Marcela Raices, a former Salk postdoctoral fellow, now at University of California San Francisco, was co-first author with Lackner on the paper. Also contributing were Candy Haggblom of the Karlseder lab and Hugo Maruyama, a former graduate student in the lab, now at Osaka Dental University.

Funding for the study came from the National Institutes of Health, the Glenn Foundation for Medical Research, the Merieux Research Foundation, EMBO and the Blasker-Rose-Miah Fund.

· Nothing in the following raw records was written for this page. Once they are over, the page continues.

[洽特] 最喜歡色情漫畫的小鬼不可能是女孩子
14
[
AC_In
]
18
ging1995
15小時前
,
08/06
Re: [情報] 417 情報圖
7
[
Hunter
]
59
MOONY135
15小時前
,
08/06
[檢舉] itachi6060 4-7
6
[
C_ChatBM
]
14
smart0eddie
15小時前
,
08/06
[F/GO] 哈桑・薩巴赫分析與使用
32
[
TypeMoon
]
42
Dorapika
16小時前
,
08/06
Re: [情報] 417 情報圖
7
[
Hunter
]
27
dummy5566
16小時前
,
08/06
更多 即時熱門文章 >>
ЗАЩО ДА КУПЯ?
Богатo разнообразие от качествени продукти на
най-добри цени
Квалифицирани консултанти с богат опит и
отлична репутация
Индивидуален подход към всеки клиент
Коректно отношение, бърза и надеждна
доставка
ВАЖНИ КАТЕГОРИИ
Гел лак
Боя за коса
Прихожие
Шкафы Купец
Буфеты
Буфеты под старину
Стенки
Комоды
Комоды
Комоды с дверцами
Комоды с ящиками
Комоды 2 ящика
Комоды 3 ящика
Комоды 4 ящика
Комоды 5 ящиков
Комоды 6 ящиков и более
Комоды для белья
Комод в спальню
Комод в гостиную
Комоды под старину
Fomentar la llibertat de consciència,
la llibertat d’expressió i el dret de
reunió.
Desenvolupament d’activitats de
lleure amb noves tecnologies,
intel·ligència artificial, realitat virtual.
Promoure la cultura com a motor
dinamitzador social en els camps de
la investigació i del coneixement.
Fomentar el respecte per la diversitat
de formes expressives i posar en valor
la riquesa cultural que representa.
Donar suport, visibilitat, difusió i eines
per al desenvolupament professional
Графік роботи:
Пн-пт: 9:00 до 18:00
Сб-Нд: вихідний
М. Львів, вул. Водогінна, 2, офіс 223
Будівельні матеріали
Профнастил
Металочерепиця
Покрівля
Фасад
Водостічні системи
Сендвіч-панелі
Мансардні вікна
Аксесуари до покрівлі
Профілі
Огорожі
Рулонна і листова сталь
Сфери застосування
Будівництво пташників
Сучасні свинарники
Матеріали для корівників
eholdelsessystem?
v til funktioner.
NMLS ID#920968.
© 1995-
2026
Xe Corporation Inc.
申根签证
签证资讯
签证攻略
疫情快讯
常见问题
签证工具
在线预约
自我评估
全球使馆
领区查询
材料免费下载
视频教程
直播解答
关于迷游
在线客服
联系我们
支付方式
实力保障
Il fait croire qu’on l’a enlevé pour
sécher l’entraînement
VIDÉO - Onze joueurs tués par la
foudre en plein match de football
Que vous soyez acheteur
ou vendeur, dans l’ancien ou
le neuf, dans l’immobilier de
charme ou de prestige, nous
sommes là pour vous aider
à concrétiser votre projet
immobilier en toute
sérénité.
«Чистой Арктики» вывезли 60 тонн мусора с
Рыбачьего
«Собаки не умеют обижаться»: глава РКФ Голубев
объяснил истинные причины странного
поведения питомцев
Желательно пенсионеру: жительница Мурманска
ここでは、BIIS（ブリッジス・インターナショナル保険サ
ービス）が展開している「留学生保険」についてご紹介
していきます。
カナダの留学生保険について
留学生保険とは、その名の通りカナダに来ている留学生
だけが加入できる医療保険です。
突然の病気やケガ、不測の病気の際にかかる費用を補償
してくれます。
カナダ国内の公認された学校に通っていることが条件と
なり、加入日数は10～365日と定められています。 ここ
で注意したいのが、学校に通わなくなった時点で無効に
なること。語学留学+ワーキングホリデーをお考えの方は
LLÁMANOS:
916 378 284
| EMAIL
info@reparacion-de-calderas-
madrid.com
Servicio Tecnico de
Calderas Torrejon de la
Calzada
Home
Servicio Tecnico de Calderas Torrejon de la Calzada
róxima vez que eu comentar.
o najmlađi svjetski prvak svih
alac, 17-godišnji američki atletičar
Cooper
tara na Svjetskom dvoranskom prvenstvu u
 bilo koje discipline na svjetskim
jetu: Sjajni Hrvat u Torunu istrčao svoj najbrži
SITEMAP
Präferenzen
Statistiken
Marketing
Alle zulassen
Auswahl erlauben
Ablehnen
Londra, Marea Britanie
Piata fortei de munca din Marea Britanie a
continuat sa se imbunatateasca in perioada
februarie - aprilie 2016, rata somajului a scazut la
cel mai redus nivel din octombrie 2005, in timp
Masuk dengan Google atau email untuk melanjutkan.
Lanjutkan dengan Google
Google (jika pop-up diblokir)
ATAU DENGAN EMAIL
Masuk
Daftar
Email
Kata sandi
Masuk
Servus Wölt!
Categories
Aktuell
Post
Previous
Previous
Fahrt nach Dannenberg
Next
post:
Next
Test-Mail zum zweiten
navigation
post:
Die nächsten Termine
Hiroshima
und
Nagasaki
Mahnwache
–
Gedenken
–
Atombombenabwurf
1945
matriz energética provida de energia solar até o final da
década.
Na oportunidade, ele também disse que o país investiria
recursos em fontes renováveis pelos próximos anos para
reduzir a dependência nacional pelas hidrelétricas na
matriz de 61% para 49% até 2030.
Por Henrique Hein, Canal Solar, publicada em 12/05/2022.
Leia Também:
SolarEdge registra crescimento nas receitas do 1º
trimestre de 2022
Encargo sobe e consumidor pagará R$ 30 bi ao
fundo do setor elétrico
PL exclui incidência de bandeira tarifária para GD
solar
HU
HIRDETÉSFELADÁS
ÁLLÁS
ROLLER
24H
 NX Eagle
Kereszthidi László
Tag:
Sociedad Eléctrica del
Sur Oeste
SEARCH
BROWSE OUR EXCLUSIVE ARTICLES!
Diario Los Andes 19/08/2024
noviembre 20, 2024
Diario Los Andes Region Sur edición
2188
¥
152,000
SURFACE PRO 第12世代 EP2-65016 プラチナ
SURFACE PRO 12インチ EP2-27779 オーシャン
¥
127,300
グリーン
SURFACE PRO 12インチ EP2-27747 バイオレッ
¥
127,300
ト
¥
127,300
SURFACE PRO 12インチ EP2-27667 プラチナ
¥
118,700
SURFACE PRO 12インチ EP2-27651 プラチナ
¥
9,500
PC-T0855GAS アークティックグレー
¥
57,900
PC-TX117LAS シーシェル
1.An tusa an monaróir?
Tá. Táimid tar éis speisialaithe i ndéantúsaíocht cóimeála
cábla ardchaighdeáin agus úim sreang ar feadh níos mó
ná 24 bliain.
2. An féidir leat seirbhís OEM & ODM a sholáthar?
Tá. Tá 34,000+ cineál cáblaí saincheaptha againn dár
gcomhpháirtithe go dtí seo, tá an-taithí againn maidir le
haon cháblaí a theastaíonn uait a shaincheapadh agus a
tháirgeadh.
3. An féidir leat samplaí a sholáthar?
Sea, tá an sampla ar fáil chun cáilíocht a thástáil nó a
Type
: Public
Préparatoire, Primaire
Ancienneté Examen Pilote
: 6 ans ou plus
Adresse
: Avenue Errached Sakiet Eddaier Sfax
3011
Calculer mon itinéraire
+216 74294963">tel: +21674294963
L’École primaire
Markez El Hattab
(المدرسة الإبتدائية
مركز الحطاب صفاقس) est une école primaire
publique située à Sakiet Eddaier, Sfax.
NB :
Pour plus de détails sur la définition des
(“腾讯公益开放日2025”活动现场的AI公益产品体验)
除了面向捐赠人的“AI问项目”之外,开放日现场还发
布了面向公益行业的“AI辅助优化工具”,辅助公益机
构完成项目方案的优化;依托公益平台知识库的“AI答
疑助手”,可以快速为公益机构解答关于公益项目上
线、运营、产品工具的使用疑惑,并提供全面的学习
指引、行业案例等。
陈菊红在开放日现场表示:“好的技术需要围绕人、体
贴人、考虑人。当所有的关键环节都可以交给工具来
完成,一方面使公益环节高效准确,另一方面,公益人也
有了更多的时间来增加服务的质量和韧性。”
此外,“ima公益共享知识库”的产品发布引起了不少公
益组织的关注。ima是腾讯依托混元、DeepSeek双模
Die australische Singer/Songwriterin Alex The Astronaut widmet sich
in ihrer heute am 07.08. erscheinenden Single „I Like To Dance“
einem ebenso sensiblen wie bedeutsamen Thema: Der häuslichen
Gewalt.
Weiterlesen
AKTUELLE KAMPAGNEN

About the Salk Institute for Biological Studies:

The Salk Institute for Biological Studies is one of the world's preeminent basic research institutions, where internationally renowned faculty probe fundamental life science questions in a unique, collaborative, and creative environment. Focused both on discovery and on mentoring future generations of researchers, Salk scientists make groundbreaking contributions to our understanding of cancer, aging, Alzheimer's, diabetes and infectious diseases by studying neuroscience, genetics, cell and plant biology, and related disciplines.

Faculty achievements have been recognized with numerous honors, including Nobel Prizes and memberships in the National Academy of Sciences. Founded in 1960 by polio vaccine pioneer Jonas Salk, M.D., the Institute is an independent nonprofit organization and architectural landmark.